Earlier, when it had been lighter and he’d been able to see more clearly, he’d watched the chaos on the road outside with a mixture of fascination and unease. Their quiet cul-de-sac had become a seething cesspit of activity. There seemed to be a constant flood of people filling the street, marching incessantly towards nothing. (Just like in the films, he thought.) He remembered how he’d seen several of them trip and fall, only to be trampled down by countless others who were being forced forward en masse by the pressure of the swollen crowds behind. The street had become little more than a putrid, flesh-filled channel, ankle deep in places. But still they came, and still they fell. Stupid. Pointless. He was glad he’d had the foresight to have a gate installed across the drive. It made it easier to protect his family from the madness outside.
And what about Nathan? He’d caused irreparable damage to himself whilst on his own outside, and that had only been the beginning of his problems today. In punishment, Simon had sent him to his room, only for him to stumble back down an hour or so later, clutching his stomach. He’d fallen off his bed and had torn a deep gash in his side. Struggling to coordinate their clumsy and frustratingly slow movements, he and Janice had patched up their son as best they could. They packed his gaping wound with towels, then wrapped virtually an entire roll of gaffer tape around his misshapen gut to keep the wadding in place. He now sat on a stiff-backed chair in the corner of the room, under orders not to move.
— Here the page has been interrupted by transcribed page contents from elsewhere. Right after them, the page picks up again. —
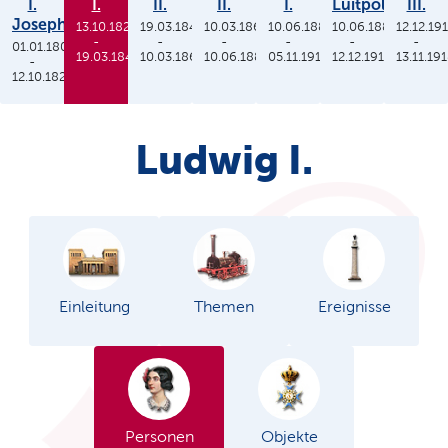
I.
I.
II.
II.
I.
Luitpold
III.
Joseph
13.10.1825
19.03.1848
10.03.1864
10.06.1886
10.06.1886
12.12.19
-
-
-
-
-
-
01.01.1806
19.03.1848
10.03.1864
10.06.1886
05.11.1913
12.12.1912
13.11.19
-
12.10.1825
Ludwig I.
Einleitung
Themen
Ereignisse
Personen
Objekte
“What we going to do?” Janice asked again. Simon had lost himself in his thoughts. That kept happening.
“Stay here,” he eventually answered. “Open windows upstairs…make it cold. Block doors.”
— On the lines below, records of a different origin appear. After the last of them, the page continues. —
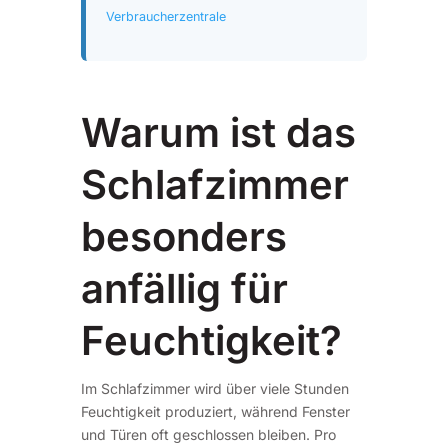
Verbraucherzentrale
Warum ist das
Schlafzimmer
besonders
anfällig für
Feuchtigkeit?
Im Schlafzimmer wird über viele Stunden
Feuchtigkeit produziert, während Fenster
und Türen oft geschlossen bleiben. Pro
“Go out,” Nathan grumbled from the corner, trying to pick a maggot out from a hole in his left leg just above his knee. The bones were sticking out of the ends of two of his fingers, making them as difficult to use as chopsticks.
“Not out,” Simon snapped, conscious that their conversation was beginning to sound primitive and almost totally monosyllabic.
“Yes, out!” Nathan said again. “Bored here.”
“Can’t,” Janice said, positioning her tottering, half-naked frame directly in front of what was left of her only child. “Listen to Dad.”
“No point…”
“Go out and get hurt!” Simon yelled.
“Already dead!”
Nathan’s bizarre but factually correct response completely floored his father. His response, like many parents who lose an argument with their child, was to ignore him.
“Not going out. End of talk.”
The dark came again, then the light, then the dark. The family had barely moved in hours but, as dawn broke on the fourth day after death, Simon was forced to take action. When the bright sun was finally strong enough for him to be able to see out with his increasingly weak and useless eyes, he saw that the front of their house was surrounded.
He staggered towards the window and squinted out. The number of dead people crammed into their crowded cul-de-sac had continued to increase. During the night just ended, the size of the crowd must have reached critical mass. The gate had finally given way and their block-paved driveway was now filled to capacity with rotting flesh. There were hundreds of them out there, faces pressed against his windows and doors. Furious and frightened, he hobbled over to one side and pulled the curtains shut.
“What matter?” Janice croaked from where she lay slumped in a puddle of herself on the floor.
“Outside,” was all he said as he limped past her and headed for the hall. Janice picked herself up and followed, her rapidly escaping, putrefying innards leaving a trail on the carpet behind her. Nathan watched his parents disappear into the gloom of the rest of the house.
In the hall, Simon looked at the front door. He could see them moving on the other side. Barely able to coordinate his movements, he purposefully collided with the coat stand by the mirror, knocking it sideways. It clattered down and, more through luck than judgment, became wedged across the full width of the door. Janice bent down and started to pick up the bags, coats, hats, and scarves which had fallen off and lay on the floor.
“Windows,” Simon groaned, already moving towards the next room. Janice followed, desperately trying to keep him in focus as he stumbled into his office. She saw him grab at the venetian blind with bloated hands. His stiff, twisted fingers became caught in the metal slats and he fell, pulling the blind down and revealing another mass of cold, emotionless faces outside. Janice tried to help him up but she couldn’t. When he crawled away from her she dropped to her knees and tried to pick up the blind.
“Out!” he mumbled, pulling himself back up, using the door frame for support. Janice, momentarily confused and disorientated, managed to work out where he was standing and shuffled towards his voice. Once she’d gone past him, Simon made a grab for the door handle, catching it with his fourth downwards swipe and managing to pull it shut.
They stood together in the hallway, leaning against each other, unsteady legs constantly threatening to buckle. Simon concentrated hard and forced himself to swallow air.
“Back door,” he said. “Then safe. All blocked.”
He pushed Janice away so that he could move again. She toppled back, then lurched forward, her face slapping against the wall like rotten fruit. Instinctively she took an unsteady step back and tried to wipe away the stain she’d left behind. She was still rubbing at it several minutes later when Simon limped back towards her.